**Task item**:
Which lines in the records below contain the word "lärande"? Report each of them.
━━ Records provided ━━
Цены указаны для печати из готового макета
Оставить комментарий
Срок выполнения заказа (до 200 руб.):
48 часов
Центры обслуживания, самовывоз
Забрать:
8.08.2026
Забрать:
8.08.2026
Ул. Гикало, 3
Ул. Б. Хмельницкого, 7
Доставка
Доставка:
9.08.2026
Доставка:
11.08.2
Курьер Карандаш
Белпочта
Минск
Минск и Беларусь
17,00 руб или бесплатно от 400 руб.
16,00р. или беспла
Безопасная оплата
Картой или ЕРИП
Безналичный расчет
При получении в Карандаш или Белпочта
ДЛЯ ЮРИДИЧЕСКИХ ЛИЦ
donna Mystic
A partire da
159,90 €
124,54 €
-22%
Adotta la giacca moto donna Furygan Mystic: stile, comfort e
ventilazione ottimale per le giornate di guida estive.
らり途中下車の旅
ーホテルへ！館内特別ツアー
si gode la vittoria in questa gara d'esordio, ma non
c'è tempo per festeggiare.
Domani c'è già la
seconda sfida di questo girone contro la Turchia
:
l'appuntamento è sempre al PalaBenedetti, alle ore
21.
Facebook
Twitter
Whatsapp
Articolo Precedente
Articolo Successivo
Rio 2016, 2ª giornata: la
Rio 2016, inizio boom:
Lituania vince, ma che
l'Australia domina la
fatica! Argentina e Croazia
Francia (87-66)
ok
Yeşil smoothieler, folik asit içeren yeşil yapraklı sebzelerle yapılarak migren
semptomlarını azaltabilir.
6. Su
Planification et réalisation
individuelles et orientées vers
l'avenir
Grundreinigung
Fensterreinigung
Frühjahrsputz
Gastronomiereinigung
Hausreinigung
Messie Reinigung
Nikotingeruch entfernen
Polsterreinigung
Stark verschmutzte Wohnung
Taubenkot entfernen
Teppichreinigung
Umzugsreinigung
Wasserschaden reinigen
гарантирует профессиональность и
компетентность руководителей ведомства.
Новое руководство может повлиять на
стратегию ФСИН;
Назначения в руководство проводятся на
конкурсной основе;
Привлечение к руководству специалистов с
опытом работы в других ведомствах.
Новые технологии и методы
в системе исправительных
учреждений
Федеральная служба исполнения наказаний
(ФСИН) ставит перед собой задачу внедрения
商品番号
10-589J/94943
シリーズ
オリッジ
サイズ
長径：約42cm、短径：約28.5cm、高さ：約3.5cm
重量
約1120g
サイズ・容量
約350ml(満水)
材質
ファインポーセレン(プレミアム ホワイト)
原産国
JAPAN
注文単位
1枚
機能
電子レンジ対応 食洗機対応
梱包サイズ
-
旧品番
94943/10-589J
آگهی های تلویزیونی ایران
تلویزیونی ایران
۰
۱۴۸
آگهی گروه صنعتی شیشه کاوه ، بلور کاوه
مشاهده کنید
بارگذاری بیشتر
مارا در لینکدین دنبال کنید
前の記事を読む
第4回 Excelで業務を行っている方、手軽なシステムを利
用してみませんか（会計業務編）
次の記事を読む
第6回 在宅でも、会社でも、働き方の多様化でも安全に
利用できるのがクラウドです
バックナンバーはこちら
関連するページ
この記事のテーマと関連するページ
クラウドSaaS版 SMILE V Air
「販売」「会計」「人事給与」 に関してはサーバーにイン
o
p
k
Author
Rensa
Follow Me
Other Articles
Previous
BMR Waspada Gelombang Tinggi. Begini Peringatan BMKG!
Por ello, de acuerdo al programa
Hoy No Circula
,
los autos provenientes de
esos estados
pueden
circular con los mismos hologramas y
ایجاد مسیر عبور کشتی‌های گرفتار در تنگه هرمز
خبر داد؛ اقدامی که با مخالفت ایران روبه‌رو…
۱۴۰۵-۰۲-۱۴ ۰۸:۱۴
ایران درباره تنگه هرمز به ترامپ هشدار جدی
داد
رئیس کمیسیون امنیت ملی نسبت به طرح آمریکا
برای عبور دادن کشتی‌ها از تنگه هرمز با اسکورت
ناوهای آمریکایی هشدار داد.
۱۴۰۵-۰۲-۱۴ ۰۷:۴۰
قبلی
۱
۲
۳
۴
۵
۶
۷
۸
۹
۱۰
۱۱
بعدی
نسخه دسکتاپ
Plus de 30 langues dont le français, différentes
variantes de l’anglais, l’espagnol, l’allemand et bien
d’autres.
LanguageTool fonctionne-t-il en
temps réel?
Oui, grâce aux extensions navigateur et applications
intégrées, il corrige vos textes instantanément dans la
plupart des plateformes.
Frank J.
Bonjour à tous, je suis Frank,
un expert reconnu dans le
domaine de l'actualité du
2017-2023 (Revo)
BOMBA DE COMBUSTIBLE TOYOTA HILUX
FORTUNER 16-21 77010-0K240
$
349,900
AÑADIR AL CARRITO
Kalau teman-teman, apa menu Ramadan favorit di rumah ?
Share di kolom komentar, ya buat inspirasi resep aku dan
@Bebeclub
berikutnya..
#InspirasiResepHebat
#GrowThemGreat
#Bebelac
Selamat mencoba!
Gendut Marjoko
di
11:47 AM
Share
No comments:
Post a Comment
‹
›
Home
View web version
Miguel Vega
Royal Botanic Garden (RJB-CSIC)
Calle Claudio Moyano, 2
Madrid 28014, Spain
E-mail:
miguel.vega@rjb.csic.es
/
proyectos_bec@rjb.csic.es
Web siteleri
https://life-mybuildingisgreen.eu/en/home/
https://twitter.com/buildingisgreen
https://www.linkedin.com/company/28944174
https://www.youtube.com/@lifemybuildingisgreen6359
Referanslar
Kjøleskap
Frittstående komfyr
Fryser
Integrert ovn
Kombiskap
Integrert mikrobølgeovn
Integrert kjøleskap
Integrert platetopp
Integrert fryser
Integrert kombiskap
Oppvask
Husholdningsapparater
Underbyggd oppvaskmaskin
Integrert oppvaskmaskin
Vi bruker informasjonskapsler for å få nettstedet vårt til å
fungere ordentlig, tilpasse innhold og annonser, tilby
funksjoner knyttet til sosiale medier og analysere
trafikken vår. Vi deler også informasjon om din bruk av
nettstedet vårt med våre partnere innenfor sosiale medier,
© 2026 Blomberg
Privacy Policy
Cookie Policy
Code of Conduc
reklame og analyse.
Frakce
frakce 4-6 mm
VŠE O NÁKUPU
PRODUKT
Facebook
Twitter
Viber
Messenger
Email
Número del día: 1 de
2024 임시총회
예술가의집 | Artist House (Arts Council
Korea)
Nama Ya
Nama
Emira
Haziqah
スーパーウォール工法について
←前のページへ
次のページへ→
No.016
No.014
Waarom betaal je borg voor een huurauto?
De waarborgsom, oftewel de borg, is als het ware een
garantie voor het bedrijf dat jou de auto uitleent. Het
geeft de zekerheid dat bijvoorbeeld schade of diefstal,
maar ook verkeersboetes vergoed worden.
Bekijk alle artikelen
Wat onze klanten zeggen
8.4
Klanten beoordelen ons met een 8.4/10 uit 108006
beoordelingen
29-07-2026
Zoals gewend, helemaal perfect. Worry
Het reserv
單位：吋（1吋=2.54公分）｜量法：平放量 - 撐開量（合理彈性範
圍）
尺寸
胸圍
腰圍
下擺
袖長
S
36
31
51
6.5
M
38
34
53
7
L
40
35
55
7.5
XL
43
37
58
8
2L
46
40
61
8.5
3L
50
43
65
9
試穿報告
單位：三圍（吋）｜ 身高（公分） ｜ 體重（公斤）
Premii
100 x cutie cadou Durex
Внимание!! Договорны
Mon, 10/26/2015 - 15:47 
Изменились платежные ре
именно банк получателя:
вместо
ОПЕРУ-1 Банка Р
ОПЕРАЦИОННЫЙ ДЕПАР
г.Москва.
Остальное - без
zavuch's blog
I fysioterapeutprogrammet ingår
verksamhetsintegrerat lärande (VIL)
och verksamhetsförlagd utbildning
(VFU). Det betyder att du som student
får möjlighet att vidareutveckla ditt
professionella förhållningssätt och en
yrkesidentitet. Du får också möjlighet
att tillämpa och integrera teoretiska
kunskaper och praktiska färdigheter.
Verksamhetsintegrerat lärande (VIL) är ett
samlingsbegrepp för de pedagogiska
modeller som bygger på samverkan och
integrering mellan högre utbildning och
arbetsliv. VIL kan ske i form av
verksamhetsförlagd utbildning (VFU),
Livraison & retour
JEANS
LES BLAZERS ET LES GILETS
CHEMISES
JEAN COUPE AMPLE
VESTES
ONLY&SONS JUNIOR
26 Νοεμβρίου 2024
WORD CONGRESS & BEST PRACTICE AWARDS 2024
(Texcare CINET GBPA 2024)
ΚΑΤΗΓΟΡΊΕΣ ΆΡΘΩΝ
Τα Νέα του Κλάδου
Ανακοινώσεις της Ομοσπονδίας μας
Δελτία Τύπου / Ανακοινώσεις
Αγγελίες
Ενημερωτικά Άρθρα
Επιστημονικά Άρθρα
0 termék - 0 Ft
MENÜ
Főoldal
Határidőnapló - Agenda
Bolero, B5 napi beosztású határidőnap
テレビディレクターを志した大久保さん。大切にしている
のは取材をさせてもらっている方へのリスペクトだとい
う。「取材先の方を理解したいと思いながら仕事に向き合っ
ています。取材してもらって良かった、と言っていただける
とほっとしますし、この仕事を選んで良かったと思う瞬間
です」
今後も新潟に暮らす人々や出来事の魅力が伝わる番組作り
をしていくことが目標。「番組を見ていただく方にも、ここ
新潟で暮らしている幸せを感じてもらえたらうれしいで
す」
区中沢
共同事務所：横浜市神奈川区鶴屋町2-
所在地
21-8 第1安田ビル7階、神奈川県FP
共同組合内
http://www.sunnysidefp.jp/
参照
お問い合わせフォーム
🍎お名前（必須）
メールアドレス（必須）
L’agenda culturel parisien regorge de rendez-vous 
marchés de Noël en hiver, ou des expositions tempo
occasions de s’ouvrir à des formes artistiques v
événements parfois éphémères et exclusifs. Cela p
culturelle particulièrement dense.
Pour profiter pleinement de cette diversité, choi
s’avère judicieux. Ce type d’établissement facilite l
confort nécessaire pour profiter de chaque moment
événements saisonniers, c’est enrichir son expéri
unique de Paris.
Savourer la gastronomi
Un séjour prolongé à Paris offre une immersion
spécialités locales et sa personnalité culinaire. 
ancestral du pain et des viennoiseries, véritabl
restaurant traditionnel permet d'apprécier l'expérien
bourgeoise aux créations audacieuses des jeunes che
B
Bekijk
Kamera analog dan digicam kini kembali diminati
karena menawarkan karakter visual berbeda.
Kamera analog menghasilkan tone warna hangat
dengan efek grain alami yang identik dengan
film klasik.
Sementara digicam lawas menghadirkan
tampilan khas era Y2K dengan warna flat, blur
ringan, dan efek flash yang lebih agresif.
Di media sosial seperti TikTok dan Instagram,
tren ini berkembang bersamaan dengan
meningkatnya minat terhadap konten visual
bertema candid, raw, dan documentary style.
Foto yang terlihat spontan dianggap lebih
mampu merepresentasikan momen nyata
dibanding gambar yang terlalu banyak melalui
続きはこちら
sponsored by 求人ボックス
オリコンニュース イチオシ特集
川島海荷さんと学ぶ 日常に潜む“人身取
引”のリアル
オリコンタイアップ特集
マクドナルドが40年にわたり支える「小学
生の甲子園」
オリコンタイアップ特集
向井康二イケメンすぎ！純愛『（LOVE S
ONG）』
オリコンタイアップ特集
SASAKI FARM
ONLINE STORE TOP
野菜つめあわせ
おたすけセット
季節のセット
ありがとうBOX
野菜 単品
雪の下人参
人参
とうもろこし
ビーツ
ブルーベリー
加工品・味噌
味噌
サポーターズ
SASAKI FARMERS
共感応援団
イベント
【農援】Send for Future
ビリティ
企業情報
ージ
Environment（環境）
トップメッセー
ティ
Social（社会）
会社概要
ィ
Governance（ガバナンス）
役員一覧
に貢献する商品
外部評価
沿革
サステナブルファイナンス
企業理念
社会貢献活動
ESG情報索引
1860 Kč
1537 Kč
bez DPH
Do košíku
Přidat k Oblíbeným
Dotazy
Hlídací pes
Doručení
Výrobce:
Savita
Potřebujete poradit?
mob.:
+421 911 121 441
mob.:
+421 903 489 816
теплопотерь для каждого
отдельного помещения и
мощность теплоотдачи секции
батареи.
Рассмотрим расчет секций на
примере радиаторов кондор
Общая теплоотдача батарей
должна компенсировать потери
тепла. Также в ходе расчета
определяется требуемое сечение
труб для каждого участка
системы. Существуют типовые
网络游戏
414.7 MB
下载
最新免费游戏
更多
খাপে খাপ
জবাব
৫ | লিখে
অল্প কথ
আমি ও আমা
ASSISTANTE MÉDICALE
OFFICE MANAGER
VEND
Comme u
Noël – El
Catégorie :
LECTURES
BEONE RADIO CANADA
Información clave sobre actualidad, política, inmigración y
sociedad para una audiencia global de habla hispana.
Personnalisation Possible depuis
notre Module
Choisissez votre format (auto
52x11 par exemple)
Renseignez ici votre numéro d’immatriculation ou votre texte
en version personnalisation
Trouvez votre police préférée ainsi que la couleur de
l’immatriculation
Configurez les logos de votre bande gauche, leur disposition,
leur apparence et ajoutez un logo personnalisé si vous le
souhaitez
━━━
**Written response**:
verksamhetsintegrerat lärande (VIL)
Verksamhetsintegrerat lärande (VIL) är ett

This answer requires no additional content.